Among the entries below, take the line with "Визуальная концепция проекта построена на" and the line with "Polské letáky", and output them and every line between them exactly, with nothing else.

-*-*-

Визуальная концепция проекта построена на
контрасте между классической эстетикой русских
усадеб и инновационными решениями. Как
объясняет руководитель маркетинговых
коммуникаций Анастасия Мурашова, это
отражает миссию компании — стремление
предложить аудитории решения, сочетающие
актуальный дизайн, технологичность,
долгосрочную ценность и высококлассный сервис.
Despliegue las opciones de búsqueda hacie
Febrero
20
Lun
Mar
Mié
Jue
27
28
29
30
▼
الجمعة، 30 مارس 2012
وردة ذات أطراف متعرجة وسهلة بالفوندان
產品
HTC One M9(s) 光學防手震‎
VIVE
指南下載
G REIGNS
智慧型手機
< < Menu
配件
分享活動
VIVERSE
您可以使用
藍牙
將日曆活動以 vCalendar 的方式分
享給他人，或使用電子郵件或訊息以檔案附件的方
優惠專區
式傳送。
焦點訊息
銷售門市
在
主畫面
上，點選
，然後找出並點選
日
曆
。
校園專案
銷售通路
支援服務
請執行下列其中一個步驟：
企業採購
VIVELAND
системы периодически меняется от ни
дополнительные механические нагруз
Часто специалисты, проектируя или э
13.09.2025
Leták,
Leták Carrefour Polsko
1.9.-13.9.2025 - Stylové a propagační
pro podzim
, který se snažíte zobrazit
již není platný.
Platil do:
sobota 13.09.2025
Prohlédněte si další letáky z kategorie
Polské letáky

-*-*-

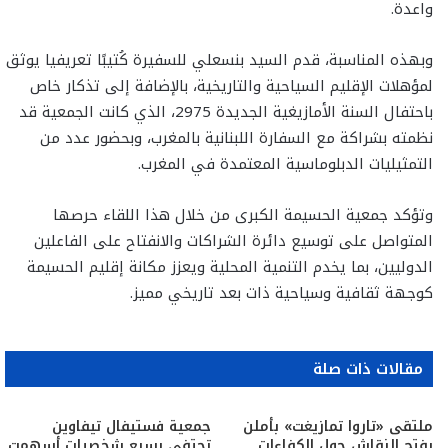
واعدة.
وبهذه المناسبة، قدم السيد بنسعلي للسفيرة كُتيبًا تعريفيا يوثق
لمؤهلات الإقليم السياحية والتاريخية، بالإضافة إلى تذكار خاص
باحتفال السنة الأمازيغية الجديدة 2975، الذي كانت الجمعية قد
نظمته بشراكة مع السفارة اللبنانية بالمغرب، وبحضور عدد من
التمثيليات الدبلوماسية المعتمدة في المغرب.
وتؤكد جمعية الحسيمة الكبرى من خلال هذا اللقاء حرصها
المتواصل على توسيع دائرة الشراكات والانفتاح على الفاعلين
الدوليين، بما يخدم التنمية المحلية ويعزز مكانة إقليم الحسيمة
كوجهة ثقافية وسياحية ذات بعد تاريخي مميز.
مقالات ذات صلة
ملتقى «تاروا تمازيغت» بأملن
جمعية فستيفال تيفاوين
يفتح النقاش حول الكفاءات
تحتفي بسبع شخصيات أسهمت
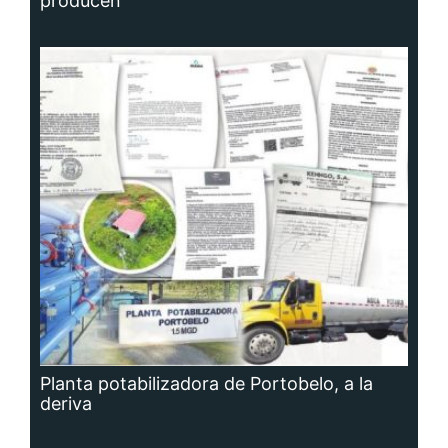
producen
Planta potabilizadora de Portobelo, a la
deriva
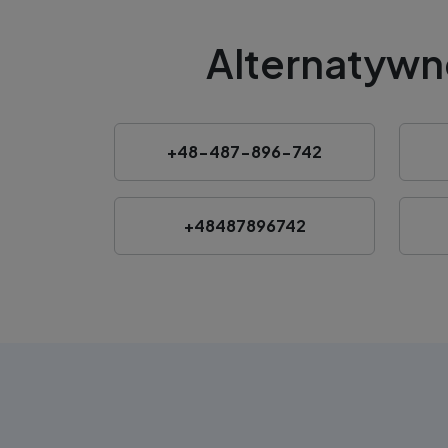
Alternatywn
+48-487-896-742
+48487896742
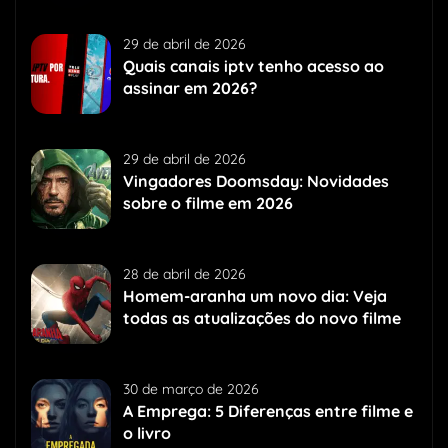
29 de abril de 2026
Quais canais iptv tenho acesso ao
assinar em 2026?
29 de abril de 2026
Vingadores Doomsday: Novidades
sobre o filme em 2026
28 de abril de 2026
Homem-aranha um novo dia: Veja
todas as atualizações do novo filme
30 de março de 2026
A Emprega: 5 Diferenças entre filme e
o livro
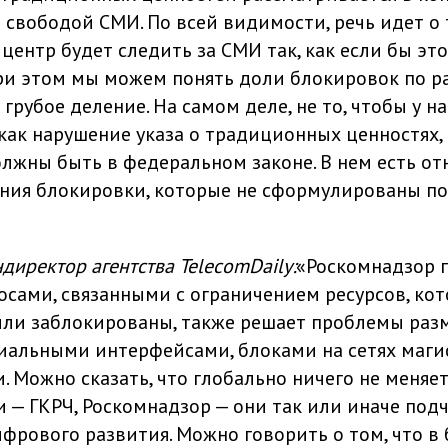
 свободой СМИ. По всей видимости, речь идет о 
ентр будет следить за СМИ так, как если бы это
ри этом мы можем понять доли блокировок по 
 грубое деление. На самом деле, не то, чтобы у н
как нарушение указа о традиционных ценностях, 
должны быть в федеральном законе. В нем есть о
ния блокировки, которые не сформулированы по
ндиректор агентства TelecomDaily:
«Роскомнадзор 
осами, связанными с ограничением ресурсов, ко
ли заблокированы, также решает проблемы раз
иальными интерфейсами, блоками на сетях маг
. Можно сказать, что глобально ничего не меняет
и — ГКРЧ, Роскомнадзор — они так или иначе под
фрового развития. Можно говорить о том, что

-*-*-

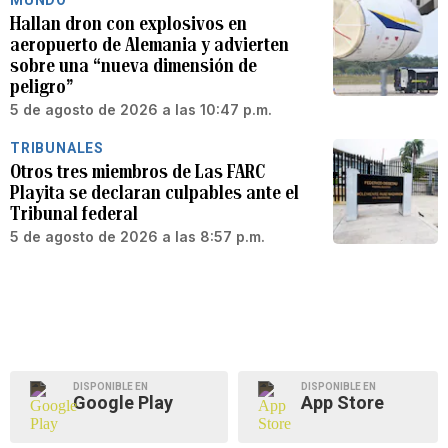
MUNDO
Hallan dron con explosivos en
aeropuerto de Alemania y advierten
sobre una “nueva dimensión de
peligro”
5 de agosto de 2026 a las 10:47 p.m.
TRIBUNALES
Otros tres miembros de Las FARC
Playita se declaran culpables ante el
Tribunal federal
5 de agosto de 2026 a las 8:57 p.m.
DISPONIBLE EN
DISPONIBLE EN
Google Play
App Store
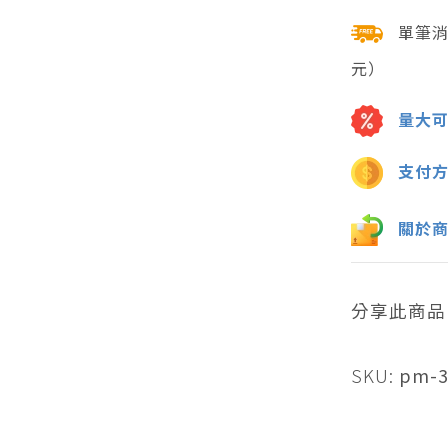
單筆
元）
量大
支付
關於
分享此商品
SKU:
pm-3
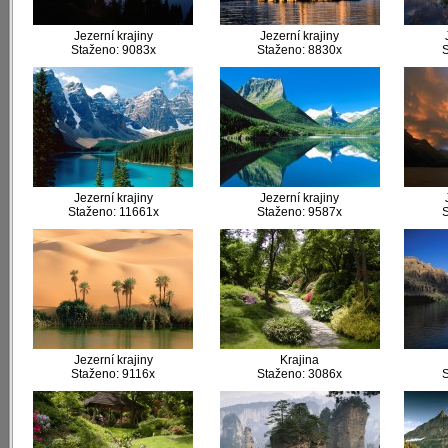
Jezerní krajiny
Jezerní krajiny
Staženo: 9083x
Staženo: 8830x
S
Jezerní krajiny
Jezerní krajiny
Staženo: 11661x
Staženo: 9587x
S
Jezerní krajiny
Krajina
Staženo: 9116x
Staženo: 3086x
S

-*-*-

— Response below —
Визуальная концепция проекта построена на
контрасте между классической эстетикой русских
усадеб и инновационными решениями. Как
объясняет руководитель маркетинговых
коммуникаций Анастасия Мурашова, это
отражает миссию компании — стремление
предложить аудитории решения, сочетающие
актуальный дизайн, технологичность,
долгосрочную ценность и высококлассный сервис.
Despliegue las opciones de búsqueda hacie
Febrero
20
Lun
Mar
Mié
Jue
27
28
29
30
▼
الجمعة، 30 مارس 2012
وردة ذات أطراف متعرجة وسهلة بالفوندان
產品
HTC One M9(s) 光學防手震‎
VIVE
指南下載
G REIGNS
智慧型手機
< < Menu
配件
分享活動
VIVERSE
您可以使用
藍牙
將日曆活動以 vCalendar 的方式分
享給他人，或使用電子郵件或訊息以檔案附件的方
優惠專區
式傳送。
焦點訊息
銷售門市
在
主畫面
上，點選
，然後找出並點選
日
曆
。
校園專案
銷售通路
支援服務
請執行下列其中一個步驟：
企業採購
VIVELAND
системы периодически меняется от ни
дополнительные механические нагруз
Часто специалисты, проектируя или э
13.09.2025
Leták,
Leták Carrefour Polsko
1.9.-13.9.2025 - Stylové a propagační
pro podzim
, který se snažíte zobrazit
již není platný.
Platil do:
sobota 13.09.2025
Prohlédněte si další letáky z kategorie
Polské letáky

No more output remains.